Even osteopenia — the middle category — carries significantly elevated fracture risk. Combined with the mortality rates associated with hip fractures in older adults, a low bone density score in your 30s isn’t something to ignore.
Before making any changes to her program, I wanted to loop in her doctor, not because I expected anything alarming, but because before increasing load or adding high-impact movements, I wanted to hear from a medical professional that it was safe to do so. At her appointment the doctor was not overly concerned (though he did refer her to a specialist) and encouraged her to continue training. That clearance mattered because it gave her confidence that training harder was not only okay but encouraged, and frankly it gave us both peace of mind that we’re not putting her at risk of injury.
So how did this bombshell change her training program? Less than you might think. Her initial goals when we began training 3 months ago were pretty straightforward and centered around strength and body composition, so we had already focused extensively on building a solid strength foundation in her 3x/week program. She had been an ideal client with her consistent attendance and effort and as a result had made significant progress in her strength and flexibility.
After reevaluating her program in light of the new emphasis on bone density, we recognized that while an overhaul of her programming wasn’t necessary, there were some adjustments that we could make that would likely shift the trajectory of her bone health.
Bone tissue responds to impact differently than it does to slow, controlled loading. When force is applied quickly, like landing from a jump, it creates a brief spike of compressive stress that signals the bone to adapt and rebuild. This is why impact training is a distinct stimulus, not just a harder version of strength work.

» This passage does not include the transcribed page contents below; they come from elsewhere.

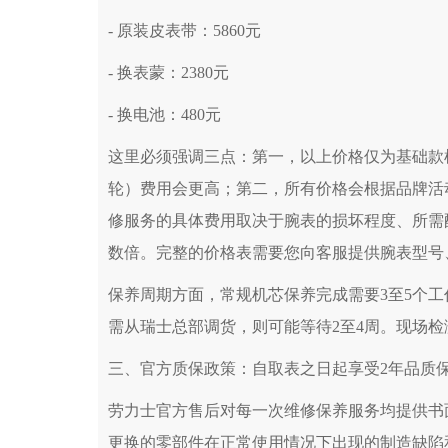
- 原装皮表带：5860元
- 换表蒙：2380元
- 换电池：480元
这里必须强调三点：第一，以上价格仅为基础款
轮）费用会更高；第二，所有价格会根据品牌活
修服务的具体费用取决于腕表的损坏程度、所需
数倍。完整的价格表需要您向客服提供腕表型号
保养周期方面，常规机芯保养完成需要3至5个
需从瑞士总部调货，则可能等待2至4周。现场
三、官方质保政策：自取表之日起享受2年品质
劳力士官方售后对每一次维修保养服务均提供书
更换的零部件在正常使用情况下出现的制造缺陷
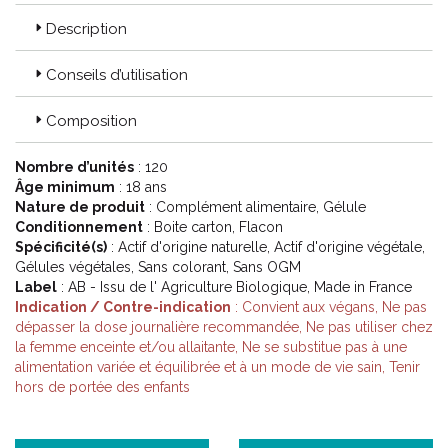
Exigence Arkopharma :
Description
Passion pour la santé : les botanistes, pharmaciens,
naturopathes et experts en phytothérapie des laboratoires
Conseils d’utilisation
Arkopharma puisent le meilleur de la nature pour créer des
formules optimales au service de notre santé.
40 ans de savoir-faire français : pionniers depuis 1980 dans la
Composition
santé naturelle, les laboratoires Arkopharma explorent la
science des plantes et de la nature pour apporter une
Nombre d’unités
: 120
réponse à chacun de nos besoins. Le site de fabrication et de
Âge minimum
: 18 ans
contrôle d' Arkopharma est situé dans les Alpes-Maritimes.
Nature de produit
: Complément alimentaire, Gélule
Marque engagée pour la biodiversité : les 110 variétés de
Conditionnement
: Boite carton, Flacon
plantes et actifs issus de la nature des laboratoires
Spécificité(s)
: Actif d'origine naturelle, Actif d'origine végétale,
Arkopharma sont rigoureusement sélectionnées auprès de
Gélules végétales, Sans colorant, Sans OGM
leurs partenaires récoltants. Ils s' engagent à leurs côtés pour
Label
: AB - Issu de l' Agriculture Biologique, Made in France
garantir l' excellence de leurs produits dans le respect de l'
Indication / Contre-indication
: Convient aux végans, Ne pas
écosystème.
dépasser la dose journalière recommandée, Ne pas utiliser chez
la femme enceinte et/ou allaitante, Ne se substitue pas à une
alimentation variée et équilibrée et à un mode de vie sain, Tenir
(*) Conformément à la réglementation en vigueur sur le mode
hors de portée des enfants
de production biologique.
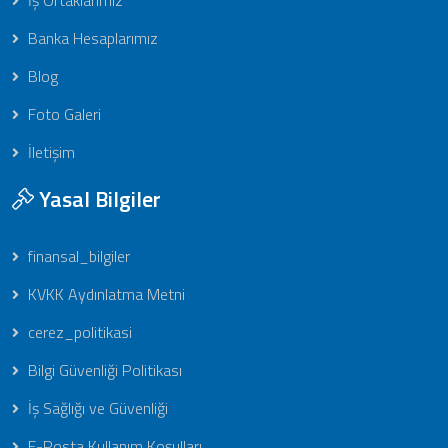
Banka Hesaplarımız
Blog
Foto Galeri
İletişim
Yasal Bilgiler
finansal_bilgiler
KVKK Aydınlatma Metni
cerez_politikasi
Bilgi Güvenliği Politikası
İş Sağlığı ve Güvenliği
E-Posta Kullanım Koşulları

To introduce this, we added banded pogos, squat jumps, and a multi-planar leap matrix. The goal was to take movements she was already comfortable with and layer impact on top, preserving the movement patterns she’d built while adding a new stimulus her bones hadn’t been exposed to. The leap matrix in particular added something the other movements didn’t: directional variety. Where pogos and squat jumps load the bone vertically, the leap matrix introduces force from multiple angles, stimulating broader adaptation across the bone’s structure. For someone whose bones need to become more resilient in real-world situations, not just straight-line movement, that multi-planar component matters.
When bones are placed under load, something similar to what happens in muscle tissue occurs. Bone cells called osteocytes sense the mechanical strain and trigger a controlled breakdown of bone tissue. This recruits osteoblasts; the cells responsible for building new bone, which respond by laying down denser, stronger material. The greater the strain, the stronger the adaptive signal. This is why progressive overload isn’t just a muscle-building principle, it’s one of the most evidence-backed tools for improving bone density as well.

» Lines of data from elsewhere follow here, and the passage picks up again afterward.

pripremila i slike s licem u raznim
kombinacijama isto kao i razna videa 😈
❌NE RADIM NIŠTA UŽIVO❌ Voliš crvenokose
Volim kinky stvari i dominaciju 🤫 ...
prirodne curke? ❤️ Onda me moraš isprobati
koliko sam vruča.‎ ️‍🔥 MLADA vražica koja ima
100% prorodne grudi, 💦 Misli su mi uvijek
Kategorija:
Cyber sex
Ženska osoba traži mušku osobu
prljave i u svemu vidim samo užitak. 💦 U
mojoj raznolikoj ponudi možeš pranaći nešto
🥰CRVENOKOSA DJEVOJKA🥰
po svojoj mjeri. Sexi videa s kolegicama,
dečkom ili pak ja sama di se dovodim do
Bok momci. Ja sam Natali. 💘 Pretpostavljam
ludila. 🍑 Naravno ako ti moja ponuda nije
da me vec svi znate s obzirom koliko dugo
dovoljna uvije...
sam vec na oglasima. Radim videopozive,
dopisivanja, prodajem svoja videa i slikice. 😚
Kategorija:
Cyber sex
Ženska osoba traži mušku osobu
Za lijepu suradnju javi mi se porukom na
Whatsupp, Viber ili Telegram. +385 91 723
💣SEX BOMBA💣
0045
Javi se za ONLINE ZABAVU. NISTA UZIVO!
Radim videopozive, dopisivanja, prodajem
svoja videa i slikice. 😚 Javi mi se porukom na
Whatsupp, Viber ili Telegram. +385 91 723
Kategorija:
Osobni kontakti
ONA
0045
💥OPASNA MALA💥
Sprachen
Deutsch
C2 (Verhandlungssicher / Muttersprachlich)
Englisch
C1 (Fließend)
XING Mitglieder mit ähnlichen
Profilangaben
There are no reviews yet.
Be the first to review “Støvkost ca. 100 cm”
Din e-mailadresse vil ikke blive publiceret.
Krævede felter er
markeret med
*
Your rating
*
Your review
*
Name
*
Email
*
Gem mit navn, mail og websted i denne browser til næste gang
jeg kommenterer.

The good news is she was already doing this. Two months of consistent progressive overload had been building a foundation without either of us fully appreciating the bone benefit happening alongside the strength gains. This adjustment wasn’t a departure from her program, it was a deliberate refocusing on something already working. We increased the weight to prioritize peak force on her key compound movements, doubling down on the stimulus her bones were already responding to. We chose movements she had consistently demonstrated good form on; dumbbell bench, kettlebell squats, and trap bar deadlift. Those were the movements she had earned the right to load heavier. Jumping to heavier weights on movements that haven’t been mastered increases injury risk without meaningfully increasing the bone stimulus, so the foundation she’d built mattered here.
Prioritizing spinal loading means deliberately choosing movements that direct force through the spine; squats, deadlifts, and carries rather than movements where the spine is unloaded or supported. This matters because vertebral fractures are one of the primary concerns with low bone density, and the spine responds to the same principle as everything else: load it progressively and it will adapt.
Conveniently, the movements she had already mastered; the trap bar deadlift and kettlebell squats — are among the best axial loading movements available. The heavier loading we introduced in the previous section wasn’t just building overall strength, it was sending a direct adaptive signal to the vertebrae. This is also where farmer carries come in; a real world movement adding impact with each step while also loading the spine.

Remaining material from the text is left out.